How can I use Java Stream to find the average of all values that share a key?

Tags: ,



I’m having a lot of trouble with trying to average the values of a map in java. My method takes in a text file and sees the average length of each word starting with a certain letter (case insensitive and goes through all words in the text file.

For example, let’s say I have a text file that contains the following::

"Apple arrow are very common Because bees behave Cant you come home"
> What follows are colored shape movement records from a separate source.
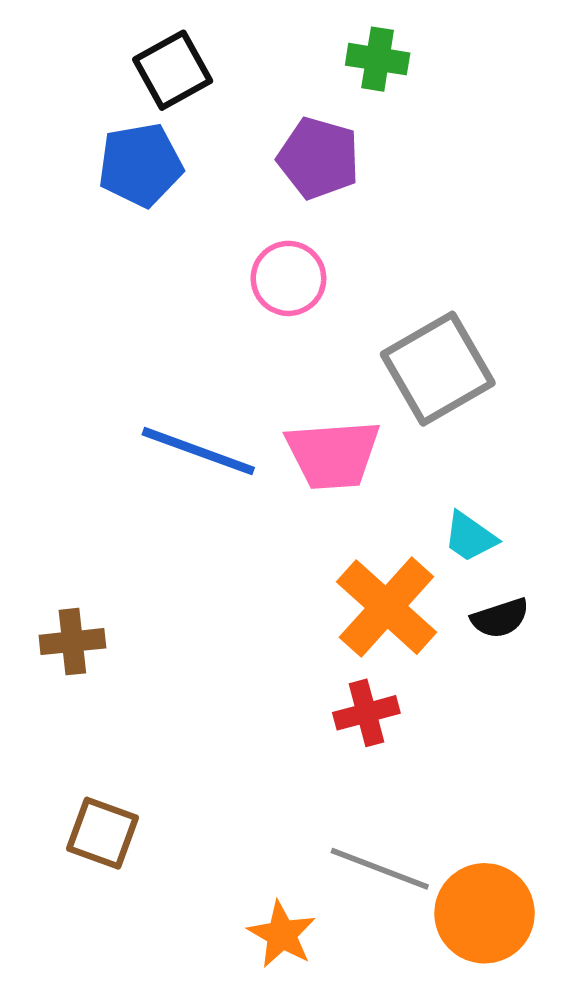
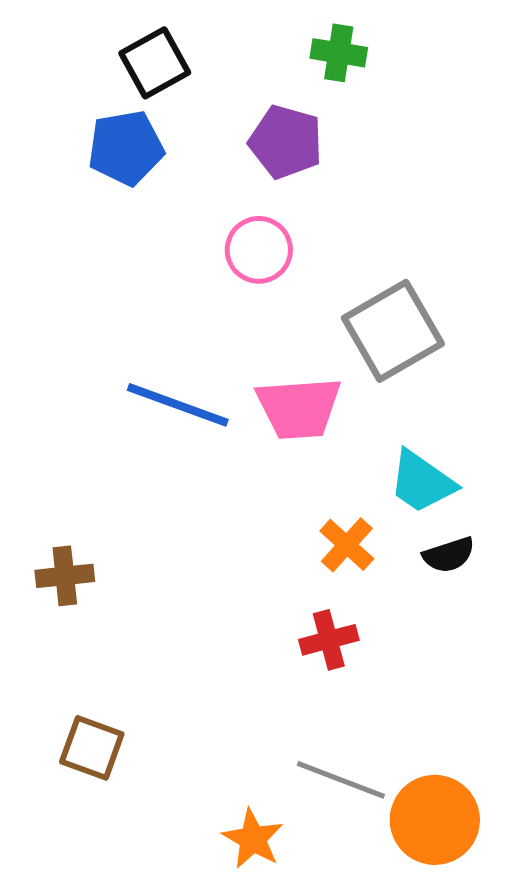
cyan trapezoid: (470, 537) -> (422, 482), size x1.4
orange cross: (386, 607) -> (347, 545), size x0.6

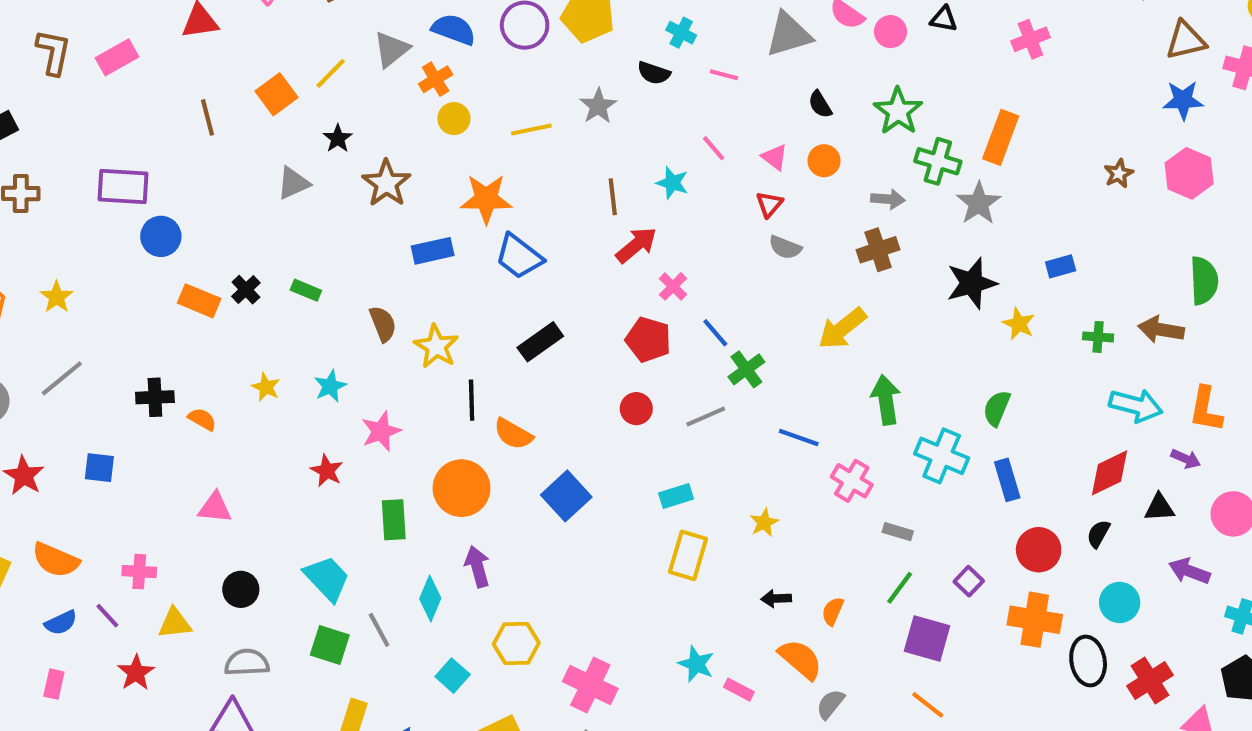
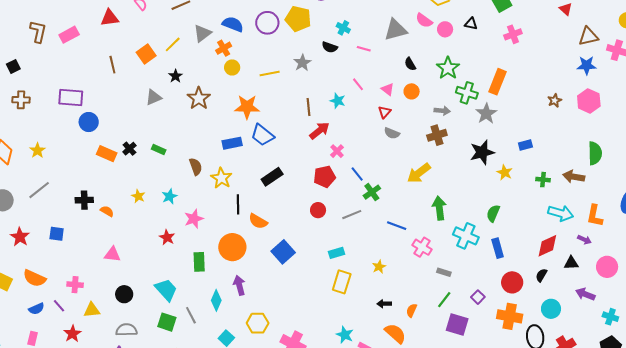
blue rectangle: (433, 251) -> (232, 143), moved
red pentagon: (648, 340) -> (324, 177), turned -30

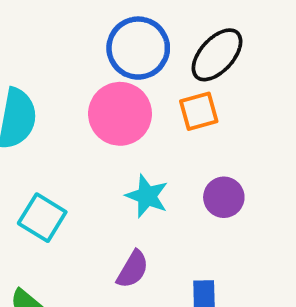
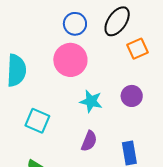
blue circle: (138, 48) -> (75, 24), size x0.7
orange square: (199, 111) -> (137, 49), moved

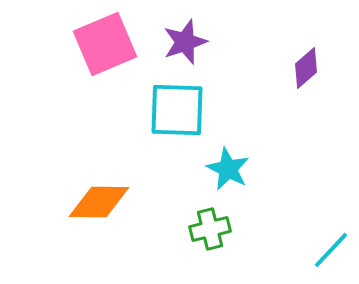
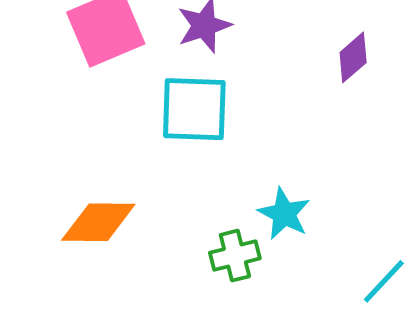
cyan star: (228, 169) -> (284, 214), moved

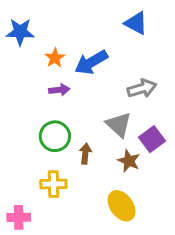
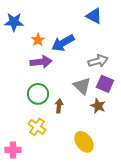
purple arrow: (59, 90) -> (41, 62), size x1.5
purple square: (152, 139) -> (105, 84), moved, turned -30
brown star: (129, 161) -> (98, 106), moved
yellow cross: (53, 184) -> (37, 127), turned 36

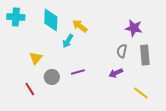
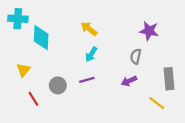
cyan diamond: (51, 20) -> (41, 38), moved
cyan arrow: (68, 41) -> (91, 54), moved
gray rectangle: (145, 55) -> (169, 79), moved
yellow triangle: (36, 58) -> (23, 70), moved

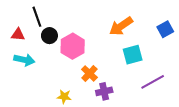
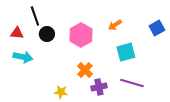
orange arrow: (121, 26) -> (115, 25), size x0.6
pink hexagon: (73, 46) -> (81, 35), moved
purple line: (153, 82) -> (132, 83), moved, turned 45

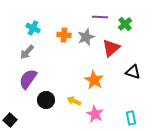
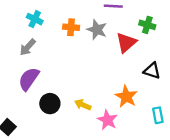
green cross: (125, 24) -> (147, 25), moved, turned -32
gray star: (86, 37) -> (97, 30), turned -30
orange star: (94, 80) -> (126, 97), moved
cyan rectangle: (131, 118) -> (158, 115), moved

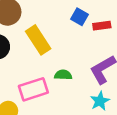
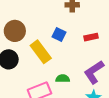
blue square: (80, 17) -> (59, 34), moved

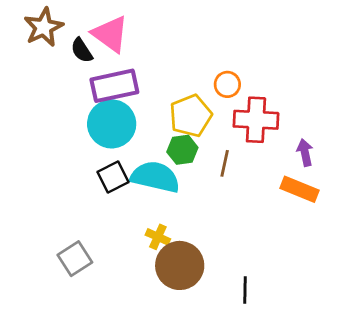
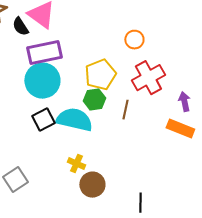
orange circle: (227, 84) -> (134, 40), moved
red cross: (256, 120) -> (148, 78), turned -32
brown circle: (180, 265) -> (92, 185), size x0.7

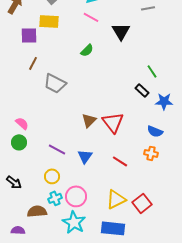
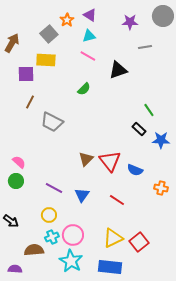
black triangle: (121, 31) -> (118, 70), turned 42
blue semicircle: (155, 131) -> (135, 170), moved
orange cross: (151, 153) -> (161, 188), moved

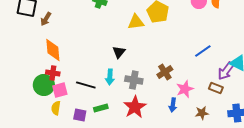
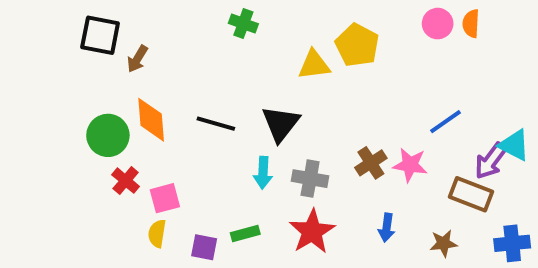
black triangle: (119, 52) -> (281, 124), size x1.5
red cross: (53, 73) -> (126, 181), moved, turned 32
green circle: (44, 85) -> (108, 135), moved
black line: (86, 85) -> (216, 124), moved
brown rectangle: (216, 88) -> (471, 194), size x1.5
pink star: (185, 89) -> (410, 165), moved, turned 30

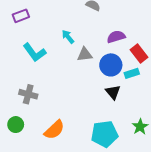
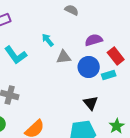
black triangle: (113, 92) -> (91, 103), moved

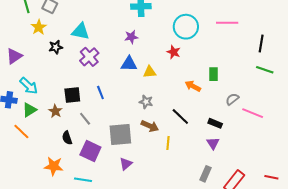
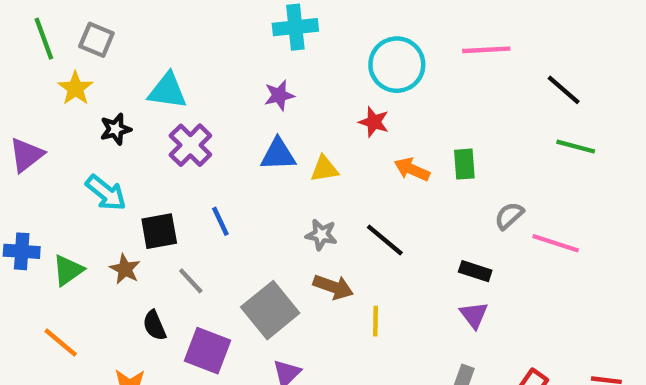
black line: (261, 44) -> (564, 90), turned -54
cyan arrow: (29, 86) -> (106, 193), moved
orange arrow: (193, 86) -> (412, 169), moved
black line: (180, 117) -> (385, 240), moved
orange line: (21, 131) -> (61, 343), moved
gray square: (120, 135) -> (270, 310), turned -30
My method currently returns:

{A=5, a=8, B=7, b=10, c=10, C=5, v=4, h=4, y=3}

Because it is looking at the letters and finding the average length of the word, but it is still case sensitive.

It should return:

{A=5, a=8, B=7, b=10, c=10, C=5, v=4, h=4, y=3}

{a=4.3, b=5.5, c=5.0, v=4.0, h=4.0, y=3}

This is what I have so far.

public static Map<String, Integer> findAverageLength(String filename) {
    
     Map<String, Integer> wordcount = new TreeMap<>(String.CASE_INSENSITIVE_ORDER);
       
        try 
        {
            Scanner in = new Scanner(new File(filename));
            List<String> wordList = new ArrayList<>();
            while (in.hasNext()) 
            {
                wordList.add(in.next());
            }

            wordcount = wordList.stream().collect(Collectors.toConcurrentMap(w->w.substring(0,1), w -> w.length(), Integer::sum));
            System.out.println(wordcount);
            
        }
        
        catch (IOException e)
        {
            System.out.println("File: " + filename + " not found");
        }
                    
  return wordcount; 
}

Answer

You are almost there.

You could try the following.

  • We group by the first character of the word, converted to lowercase. This lets us collect into a Map<Character, …>, where the key is the first letter of each word. A typical map entry would then look like

    a = [ Apple, arrow, are ]
    
  • Then, the average of each group of word lengths is calculated, using the averagingDouble method. A typical map entry would then look like

    a = 4.33333333
    

Here is the code:

// groupingBy and averagingDouble are static imports from
// java.util.stream.Collectors
Map<Character, Double> map = Arrays.stream(str.split(" "))
    .collect(groupingBy(word -> Character.toLowerCase(word.charAt(0)),
        averagingDouble(String::length)));

Note that, for brevity, I left out additional things like null checks, empty strings and Locales.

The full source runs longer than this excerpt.